Enabling Crash-safe Slaves with MySQL 5.6
This post comes from
Being able to configure slaves to be crash-safe is one of the major improvements of MySQL 5.6 with regards to replication. However, we noticed some confusion on how to enable this feature correctly, so let’s clarify how it should be done.
1. Stop MySQL on slave
relay_log_info_repository = TABLE and
relay_log_recovery = ON in my.cnf
3. Restart MySQL and relax
The Gory Details
To fully understand why you should change the above settings if you want crash-safe slaves, let’s first look at the reasons why replication can break when a slave crashes.
On a slave, replication involves two threads: the I/O thread, which copies the binary log of the master to a local copy called the relay log, and the SQL thread, which then executes the queries written in the relay log.
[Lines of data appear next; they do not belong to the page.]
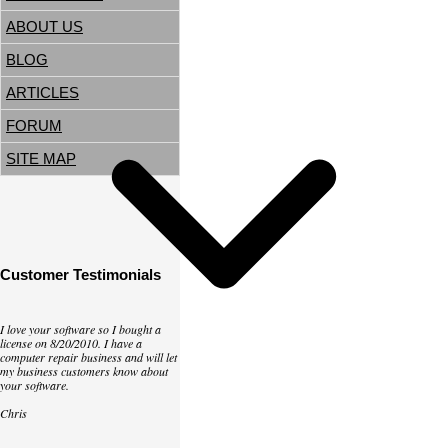
ABOUT US
BLOG
ARTICLES
FORUM
SITE MAP
Customer Testimonials
I love your software so I bought a
license on 8/20/2010. I have a
computer repair business and will let
my business customers know about
your software.
Chris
The current position of each thread is stored in a file:
master.info for the I/O thread and
relay-log.info for the SQL thread.
So far, so good. The first problem is that these files are not synced to disk each time they are written to; whenever there is a crash, positions that are stored are likely to be incorrect. MySQL 5.5 has a fix for this: you can
set sync_master_info = 1 and
sync_relay_log_info = 1 to make sure both files are written and synced to disk after each transaction. Syncing is not free, of course, but if you have write-back cache, these settings can be valuable.
But wait, even with
sync_master_info = 1 and
sync_relay_info = 1, bad things can happen. The reason is that replication information is written after the transaction is committed. So if a crash occurs after the transaction is committed and before the replication information is updated, replication information will be wrong when the server restarts and a transaction could be executed twice. The effect will depend on the transaction; replication may still run fine, it may be broken, or inconsistencies can even be silently created.
MySQL 5.6 tackles this problem by letting us store replication information in tables instead of files (a
mysql.slave_relay_log_info table is created when
relay_log_info_repository = TABLE and the
mysql.slave_master_info table is created with
master_info_repository = TABLE). The idea is simple: we can include the update of the replication information inside the transaction, making sure it is always in sync with the data.
In pseudo-code, instead of having:
START TRANSACTION; -- Statement 1 -- ... -- Statement N COMMIT; -- Update replication info files
The server now behaves as if we had:
START TRANSACTION; -- Statement 1 -- ... -- Statement N -- Update replication info COMMIT;
Unfortunately, this is not as straightforward as it may appear. For the SQL thread, it works well because the server can update the
slave_relay_info_info table at the same time it commits a transaction. However, for the I/O thread, the update of the table is not related to any transaction execution, so how can the server know when to update the table?
The answer is: it is controlled by
sync_master_info. The default is 10,000, meaning that the I/O thread position is only updated every 10,000 transactions. This is obviously not good to make the slave crash-safe. One solution is to set
sync_master_info = 1, but as I mentioned, it may have a performance impact (this is why 1 is not the default setting).
However, there is a more elegant solution -- using
relay_log_recovery = ON, which will require a MySQL restart. This setting makes sure that when the server starts up, the position for the I/O thread is recovered from the
slave_relay_log_info table, which is always up-to-date. Thus, you do not even need to store I/O thread information in a table for the slave to be crash-safe. In other words, setting
master_info_repository = TABLE is not necessary.
As a final side-note, once
relay_log_info_repository = TABLE, the
sync_relay_log_info setting becomes irrelevant, since the table will always be updated at each transaction commit no matter the value of the setting. So, you can safely remove it from your configuration file.
I hope this post will help you benefit from this great feature!